Looking down at the report Stimson read, “According to Swiss and Swedish Red Cross officials, the Soviet NKVD executed in excess of 22,000 men, mostly army officers and policemen. Most victims had their hands bound behind their back by barbed wire.”
“Jesus. Fucking animals,” Roosevelt muttered.
Calmly, King said, “The British animosity to the Germans seems solely based on the Prime Minister’s views and the oleaginous clique of second-raters with which he surrounds himself. I do not understand how the British could be so blind. Frankly, the actions of the Germans in central Europe seem completely fair and reasonable as far as I am concerned in having German-speaking regions rejoin Germany or a greater German supra-nation. Now, I am just a naval person, but that gives me a perspective that I think some English lack. So while your party line plays well on the East Coast, about the ‘Arsenal for Democracy,’ it’s actually not true, and the Americans of German descent in the Midwest are, at best, lukewarm to the idea. And it’s clear from other reports that the Soviets have executed close to eight millions of their people since 1921—these are facts, not phantasies.”
“And let’s face some other unpleasant facts, Mr. President. Versailles was a joke—it was simply the French getting back at the Germans for 1870,” the Secretary of War said.
“1870?” Roosevelt was confused, in spite of his Harvard education, where his solitary C+ was his highest grade.
Stimson explained,
“In the Franco-Prussian War of 1870, the smart money was on the French—our generals Sheridan and Sherman were there observing the French, and they both wrote glowing reports lauding the French. The Times of London was effusive in its praise of the French and ridiculed the Prussians—‘this small war is likely to be settled in one afternoon.’ But there was one critical difference—technology. While the
French were using their tried and true bronze smooth bores, the Prussians were using the new rifled cast steel Krupp cannon. The Krupp cannon had essentially twice the range and could throw a far heavier shell. Actually, on the day, the Prussians used mainly what they called ‘grape’ or shrapnel shot that Henry Shrapnel had invented, but the point remains. That hot afternoon in 1870 was a slaughter, the French soldiers dropped like flies. They called the battlefield ‘the chamber pot’—that day, they were shit on from a great height.”
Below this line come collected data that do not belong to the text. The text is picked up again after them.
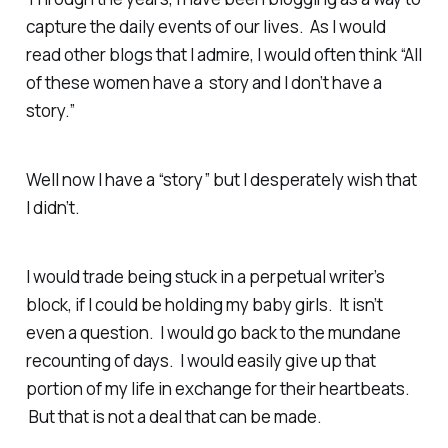
capture the daily events of our lives. As I would
read other blogs that I admire, I would often think “All
of these women have a story and I don’t have a
story.”
Well now I have a “story” but I desperately wish that
I didn’t.
I would trade being stuck in a perpetual writer’s
block, if I could be holding my baby girls. It isn’t
even a question. I would go back to the mundane
recounting of days. I would easily give up that
portion of my life in exchange for their heartbeats.
But that is not a deal that can be made.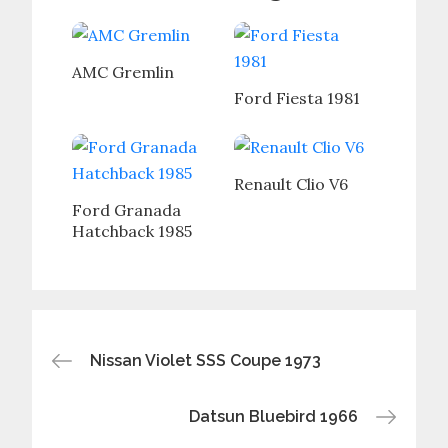
AMC Gremlin
Ford Fiesta 1981
Renault Clio V6
Ford Granada
Hatchback 1985
Post
Nissan Violet SSS Coupe 1973
navigation
Datsun Bluebird 1966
“So the French started a losing streak to their hated rivals that continues to this day—1870, and 1914, and last year. After 1870, and their loss of Alsace and Lorraine, the French bitterness spilled over at Versailles in 1919 and this lead to the creation of these nonsense so-called countries like Czecho-Slovakia and other mad artifices and constructs. And these so-called ‘countries’ were designed by the French solely to hem in and limit Germany. You know, in the Treaty of 1919, the Austrians—quiet reasonably—requested their country to be called ‘German Austria’ but the French nixed the name and the ‘German’ adjective was dropped. And the Slavs are even worse than the French—the Slavs in their half of the so-called ‘Czecho-Slovakia’ constructed 24 huge aerodromes. But the Slavs there had no bombers. However, their fellow Slavs in Russia—or the ‘Soviet Union’ as it is now called—had 120 squadrons of heavy bombers. No wonder the Germans were so reasonably concerned about that unsinkable aircraft carrier in ‘Slovakia.’ And let’s not forget Gavrilo Princip in Sarajevo in 1914; we must be realistic—southern Europe needs a powerful hand and the Germans have just the temperament to control those primitive and backward peoples.”
“And I agree with Ernie—the Germans do have a point. And with the sudden death of their leader this past September, who knows? From all the reports and with his comical moustache and his postman’s hat, he seemed fairly nutty, but certainly no more nutty than Mr. Churchill. And let’s be realistic, the Germans are a civilized race, whereas the Slavs, well, this Russian massacre just reinforces the point, and don’t forget the pogroms.”